Resumption of exports to the European Union and new offshore markets has Bangkok Ranch Plc coming back stronger than ever, according to Joseph Suchaovanich, CEO.
After being hit hard by trade restrictions and a slump in demand caused by the global Covid-19 pandemic, Bangkok Ranch shipped around 1,000 tonnes of duck meat to the EU in Q4 2020.
The company has recently begun exporting its products to New Zealand, and now plans to develop an export market in Australia. Its new processing plant in Sa Kaew now has a license to export to Japan. It is working closely with Thailand’s DLD to have the plant audited to be qualified to export to the EU. Exports to the Middle East also got underway in 2020.
The company began to export meat to China in Q1 2020. Unfortunately, China is not a profitable market because the price of locally produced duck meat is highly competitive. Instead, byproducts earn fatter margins. As a result, it is looking to apply for a license to ship byproducts to China. It is also exploring opportunities to develop new markets in Laos, Cambodia, Myanmar, South Korea and the Middle East.
In his view, the United Kingdom’s withdrawl from the European Union represents a big opportunity for Thai exporters to obtain quota for the UK.
Exports to the UK and the EU could be split 50:50 in the future because the UK is the largest duck market in Europe. Besides the UK, Germany, Holland and Japan are among the largest importers, he added.
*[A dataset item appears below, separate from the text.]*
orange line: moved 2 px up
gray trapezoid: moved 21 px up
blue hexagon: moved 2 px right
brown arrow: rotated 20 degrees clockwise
The plant in Sa Kaew will be operable in Q4 2021 or Q1 2022. The final commissioning has been delayed because of Covid-19 which hampers international travel. It plans to ramp up processing capacity at Sa Kaew to replace the current operation in Bangplee which has been in service for 30 years.
The company has staged a strong recovery after its subsidiary in the Netherlands saw its annual turnover plunge dramatically as a result of a local lockdown aimed at containing the coronavirus.
The Netherlands plant closed in March of last year and remained shut until September. Currently, the plant is processing around 50,000 ducks/day, or 80% of its designed capacity. Nevertheless, it is now earning better margins as competitors in the Netherlands and Germany have suspended their operations.
He said the company was faced with extreme financial hardship because of Covid-19 in Q1, 2020. Financial performance hit a trough in Q2 with a loss of 95 million baht. Things improved in Q3 when a profit of 1 million baht was reported. Currently, with the resumption of exports to the EU, the company is on track to report 16 million baht profit. Total reported net loss was 36 million baht in 2020.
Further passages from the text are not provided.